Professor Emerita of English and Comparative Literature
One of the things I liked about it when I first came was that it’s a centrifugal place. People do not live in each other’s pockets the way they do at so many universities. They tend to want to have lives in New York, not in Columbia. Building community in that sense is not easy. We could get people together around political issues, and the University Seminars did, to some extent, get people together around intellectual issues, but a lot of the people who make up those seminars come from other parts of the city and other universities. They come partly for the intellectual exchange and partly, it has to be admitted, because they get library privileges at Columbia.

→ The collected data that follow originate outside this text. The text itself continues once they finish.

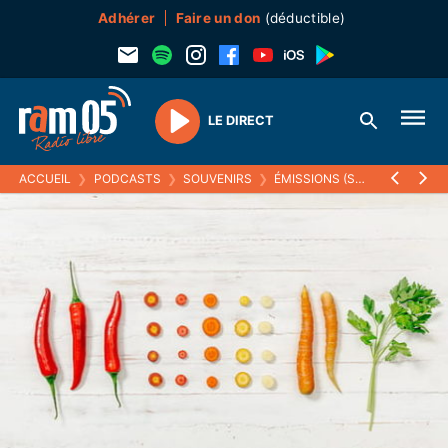
Adhérer
Faire un don
(déductible)
LE DIRECT
Play
ACCUEIL
❯
PODCASTS
❯
SOUVENIRS
❯
ÉMISSIONS (SOUVENIRS)
❯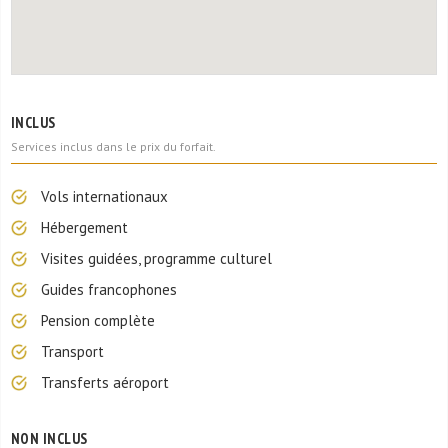
INCLUS
Services inclus dans le prix du forfait.
Vols internationaux
Hébergement
Visites guidées, programme culturel
Guides francophones
Pension complète
Transport
Transferts aéroport
NON INCLUS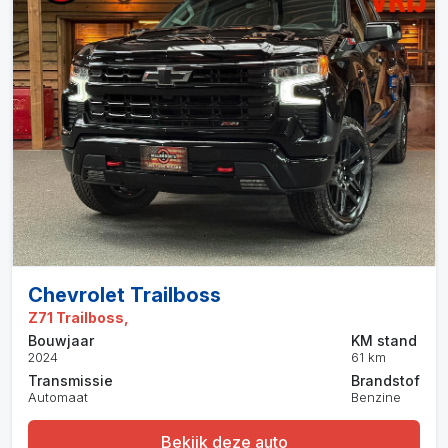
Chevrolet Trailboss
Z71 Trailboss,
Bouwjaar
KM stand
2024
61 km
Transmissie
Brandstof
Automaat
Benzine
Bekijk deze auto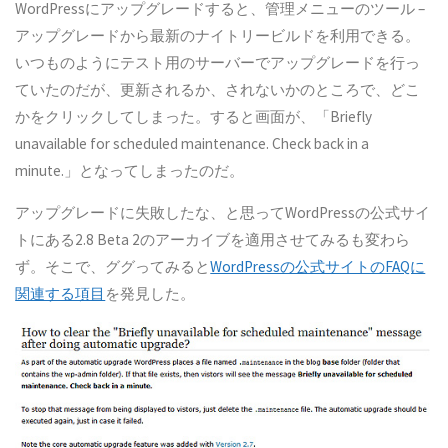
WordPressにアップグレードすると、管理メニューのツール –
アップグレードから最新のナイトリービルドを利用できる。
いつものようにテスト用のサーバーでアップグレードを行っ
ていたのだが、更新されるか、されないかのところで、どこ
かをクリックしてしまった。すると画面が、「Briefly
unavailable for scheduled maintenance. Check back in a
minute.」となってしまったのだ。
アップグレードに失敗したな、と思ってWordPressの公式サイ
トにある2.8 Beta 2のアーカイブを適用させてみるも変わら
ず。そこで、ググってみると
WordPressの公式サイトのFAQに
関連する項目
を発見した。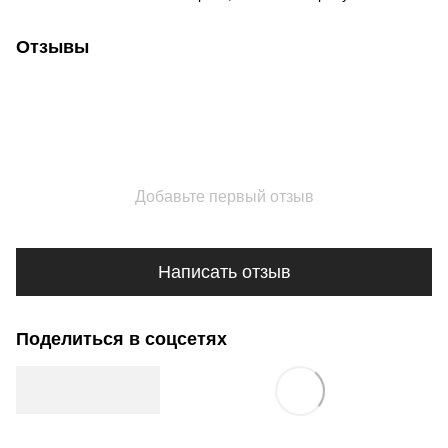
Отзывы
Добавьте первый отзыв
Написать отзыв
Поделиться в соцсетях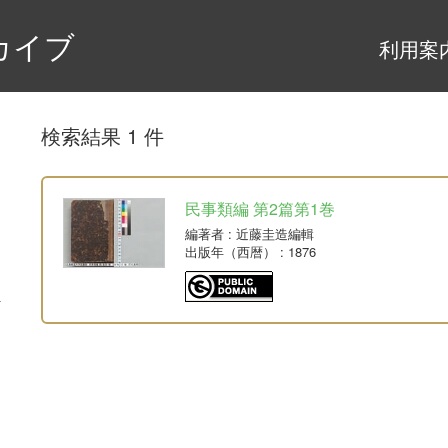
カイブ
利用案
検索結果 1 件
民事類編 第2篇第1巻
編著者
: 近藤圭造編輯
出版年（西暦）
: 1876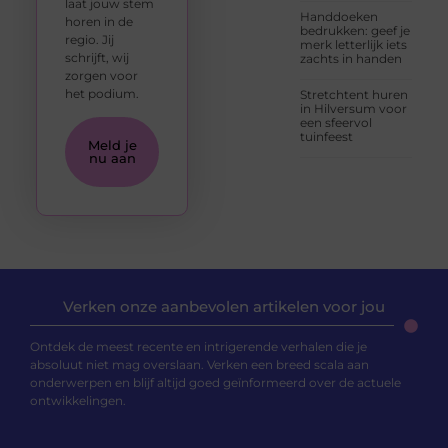
laat jouw stem
Handdoeken
horen in de
bedrukken: geef je
regio. Jij
merk letterlijk iets
schrijft, wij
zachts in handen
zorgen voor
het podium.
Stretchtent huren
in Hilversum voor
een sfeervol
tuinfeest
Meld je
nu aan
Verken onze aanbevolen artikelen voor jou
Ontdek de meest recente en intrigerende verhalen die je
absoluut niet mag overslaan. Verken een breed scala aan
onderwerpen en blijf altijd goed geïnformeerd over de actuele
ontwikkelingen.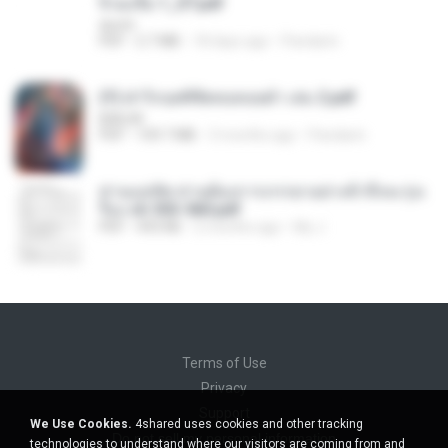
จิ่วฉงจื่อ 1_ST.pdf
decht
PDF
2.7 MB
18 days ago
Pandarin
(Y) ฝ่าวิกฤตพิชิตหอคอยดำ เล่ม 2.pdf
BAILIW
PDF
109.7 MB
3 months ago
Pandarin
ท่านแม่ทัพ ท่านต้องการภรรยาอย่างข้าถึงจะรุ่งเ
รือง ch 553-560.pdf
PDF
493 KB
2 months ago
My J.
Terms of Use
Privacy
Support
We Use Cookies.
4shared uses cookies and other tracking
Do not sell my personal information
technologies to understand where our visitors are coming from and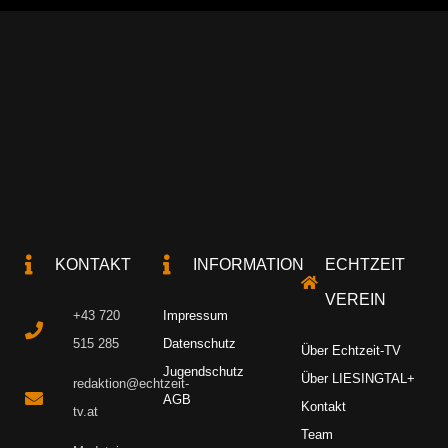
KONTAKT
INFORMATION
ECHTZEIT
VEREIN
+43 720
Impressum
515 285
Datenschutz
Über Echtzeit-TV
Jugendschutz
Über LIESINGTAL+
redaktion@echtzeit-
AGB
Kontakt
tv.at
Team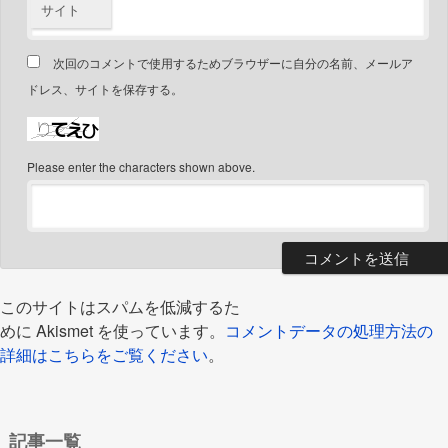
サイト
次回のコメントで使用するためブラウザーに自分の名前、メールア
ドレス、サイトを保存する。
Please enter the characters shown above.
このサイトはスパムを低減するた
めに Akismet を使っています。
コメントデータの処理方法の
詳細はこちらをご覧ください
。
記事一覧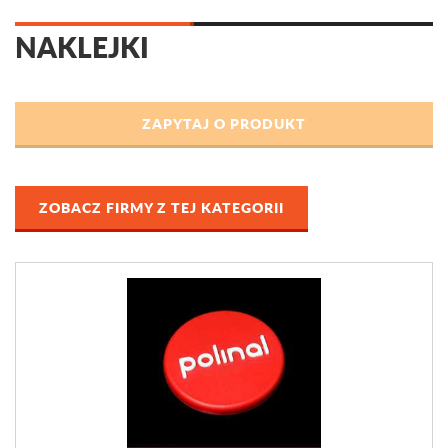
NAKLEJKI
ZOBACZ FIRMY Z TEJ KATEGORII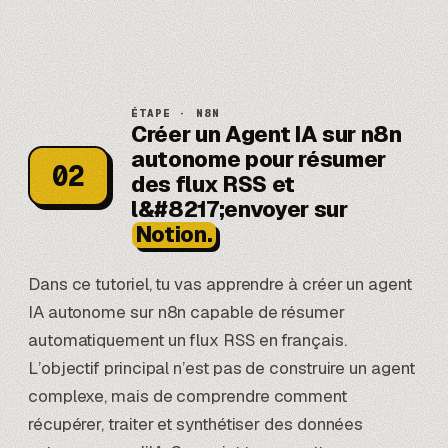
ÉTAPE · N8N
Créer un Agent IA sur n8n
autonome pour résumer
02
des flux RSS et
l&#8217;envoyer sur
Notion.
Dans ce tutoriel, tu vas apprendre à créer un agent
IA autonome sur n8n capable de résumer
automatiquement un flux RSS en français.
L’objectif principal n’est pas de construire un agent
complexe, mais de comprendre comment
récupérer, traiter et synthétiser des données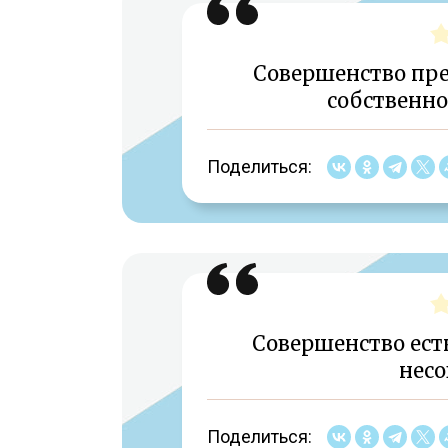
Совершенство пре
собственно
Поделиться:
Совершенство есть
несо
Поделиться: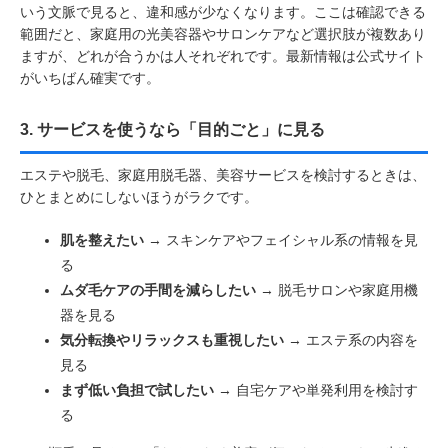
いう文脈で見ると、違和感が少なくなります。ここは確認できる
範囲だと、家庭用の光美容器やサロンケアなど選択肢が複数あり
ますが、どれが合うかは人それぞれです。最新情報は公式サイト
がいちばん確実です。
3. サービスを使うなら「目的ごと」に見る
エステや脱毛、家庭用脱毛器、美容サービスを検討するときは、
ひとまとめにしないほうがラクです。
肌を整えたい
→ スキンケアやフェイシャル系の情報を見
る
ムダ毛ケアの手間を減らしたい
→ 脱毛サロンや家庭用機
器を見る
気分転換やリラックスも重視したい
→ エステ系の内容を
見る
まず低い負担で試したい
→ 自宅ケアや単発利用を検討す
る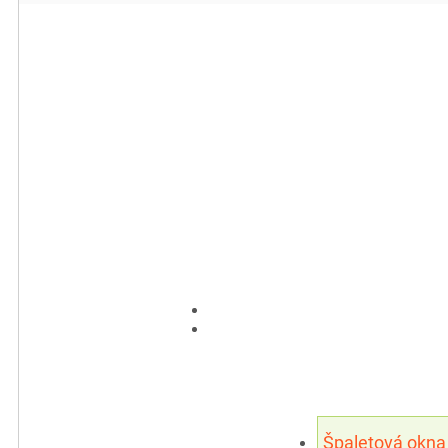
Špaletová okna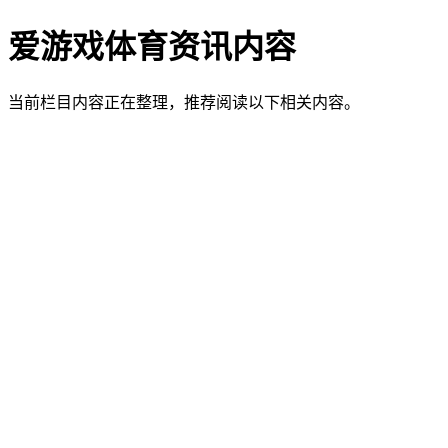
爱游戏体育资讯内容
当前栏目内容正在整理，推荐阅读以下相关内容。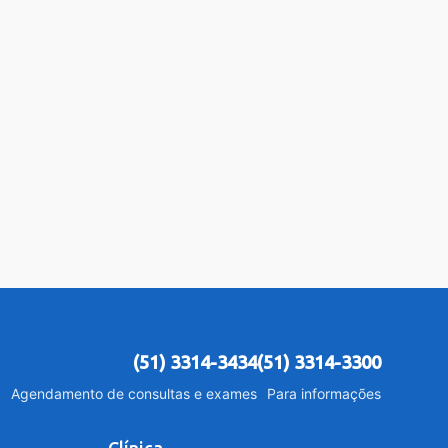
(51) 3314-3434
(51) 3314-3300
Agendamento de consultas e exames
Para informações
Clínica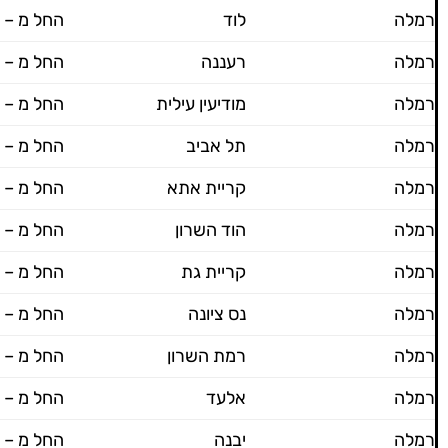
רמלה
לוד
החל מ – 600 ש"ח
רמלה
רעננה
החל מ – 600 ש"ח
רמלה
מודיעין עילית
החל מ – 600 ש"ח
רמלה
תל אביב
החל מ – 600 ש"ח
רמלה
קריית אתא
החל מ – 600 ש"ח
רמלה
הוד השרון
החל מ – 600 ש"ח
רמלה
קריית גת
החל מ – 600 ש"ח
רמלה
נס ציונה
החל מ – 600 ש"ח
רמלה
רמת השרון
החל מ – 600 ש"ח
רמלה
אלעד
החל מ – 600 ש"ח
רמלה
יבנה
החל מ – 600 ש"ח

I think you’re going to be hard-pressed to find groups—the center, yes, because the center was—that’s one of the reasons I think Carol [Carolyn Heilbrun] wanted to set it up. It was a place where women could come. There were lectures. I’ve gone to lectures even since I’ve retired, interesting things that were all over the map, but of great interest, and they always got a small group of people together—students, graduate students, junior faculty, and some senior faculty—outside lectures and stuff, and those were interesting, and that was a community. They met over even undergraduate papers in women’s studies once women’s studies got through as a possible major, but they always had them at Barnard, and they had them at General Studies. So there were women, and they would come together to celebrate the theses that were done there, and the MA essays and that sort of thing. That became a community, but that’s after the establishment of the center, not before.